Academy helps students who are at risk
WARREN — An alternative program designed to help young people facing suspensions or expulsion from area schools received a $44,607 grant from the Ohio Department of Youth Services.
The Academy, 1948 Palmyra Road SW, has been working with area schools and Trumbull County Juvenile Court to create opportunities for young people that need academic and social assistance. The Rev. Alton Merrell, pastor of New Jerusalem Fellowship Church and the program’s founder, said the program is designed to help children move forward from sometimes difficult situations in their homes and at school.
“This grant will enable us to extend our computer lab from three computers to nine, increase opportunities to provide transportation for participants, and compensate some of the time of our volunteers,” Merrell said.
The Academy stresses providing at-risk teenagers a structured environment where they go to maintain their academics during times they are out of school, a place where they can talk among themselves and others about their concerns , and a place where they are safe, according to its website.
“We have worked with the Warren City Schools and the Trumbull County Juvenile Court,” Merrell said.
The program operates 3:30 to 5:30 p.m. Tuesdays at the Renaissance Place, which is owned by New Jerusalem Fellowship Church. Merrell plans to have it open every Tuesday through Thursday, depending on the community’s demand.

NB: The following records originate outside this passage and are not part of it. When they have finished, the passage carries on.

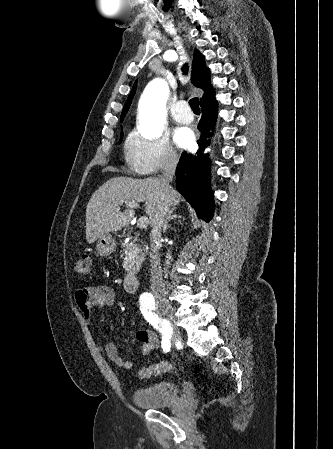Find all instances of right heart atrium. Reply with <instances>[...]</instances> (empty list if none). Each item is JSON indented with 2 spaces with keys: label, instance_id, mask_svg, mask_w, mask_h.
Listing matches in <instances>:
<instances>
[{
  "label": "right heart atrium",
  "instance_id": "obj_1",
  "mask_svg": "<svg viewBox=\"0 0 333 449\" xmlns=\"http://www.w3.org/2000/svg\"><path fill=\"white\" fill-rule=\"evenodd\" d=\"M126 158L140 175H153L172 169L178 162V155L166 137L146 138L139 133L129 137Z\"/></svg>",
  "mask_w": 333,
  "mask_h": 449
}]
</instances>
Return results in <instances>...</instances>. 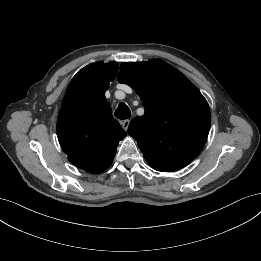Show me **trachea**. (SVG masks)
Returning <instances> with one entry per match:
<instances>
[{"mask_svg": "<svg viewBox=\"0 0 261 261\" xmlns=\"http://www.w3.org/2000/svg\"><path fill=\"white\" fill-rule=\"evenodd\" d=\"M114 115L116 118L124 120L131 117V111L125 103L121 102L119 103Z\"/></svg>", "mask_w": 261, "mask_h": 261, "instance_id": "obj_1", "label": "trachea"}]
</instances>
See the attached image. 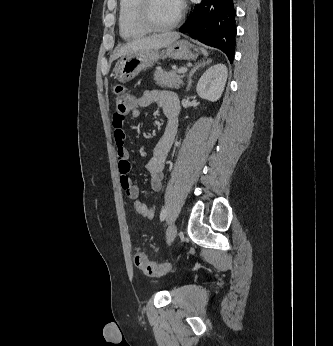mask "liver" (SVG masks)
<instances>
[{"label": "liver", "mask_w": 333, "mask_h": 346, "mask_svg": "<svg viewBox=\"0 0 333 346\" xmlns=\"http://www.w3.org/2000/svg\"><path fill=\"white\" fill-rule=\"evenodd\" d=\"M180 35L176 32H168L164 34L151 35L145 38L137 39L120 48H117L114 52L113 59H117L121 56H125L138 51L161 49L168 47L173 42L177 41Z\"/></svg>", "instance_id": "1"}]
</instances>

“During our first year-and-a-half in operation, we’ve primarily been able to operate because of the time and donations provided by our volunteers, including William Pinn, myself and others,” Merrell said. “I’ve gotten New Jerusalem to agree to allow us to use its church bus and a volunteer driver for the program.”

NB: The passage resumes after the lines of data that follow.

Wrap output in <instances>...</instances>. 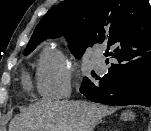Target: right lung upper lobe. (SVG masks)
Returning a JSON list of instances; mask_svg holds the SVG:
<instances>
[{"label": "right lung upper lobe", "instance_id": "right-lung-upper-lobe-1", "mask_svg": "<svg viewBox=\"0 0 151 131\" xmlns=\"http://www.w3.org/2000/svg\"><path fill=\"white\" fill-rule=\"evenodd\" d=\"M64 35L84 53L95 43L113 47L109 72L151 69V7L147 0H65L53 6L28 43Z\"/></svg>", "mask_w": 151, "mask_h": 131}]
</instances>
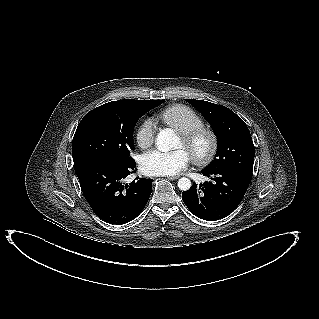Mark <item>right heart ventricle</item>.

Merrell made a presentation to the Warren Board of Education last month asking it to allow its principals to offer parents and students the option to attend The Academy’s programs.
“We want parents to know that if they have students on suspension or who have been expelled they can be sent here from 1 p.m. to 6 p.m., where they may be fed and have a structured program,” Merrell said. “It is better than having them at home alone or out with people that may not have their best interests in mind.”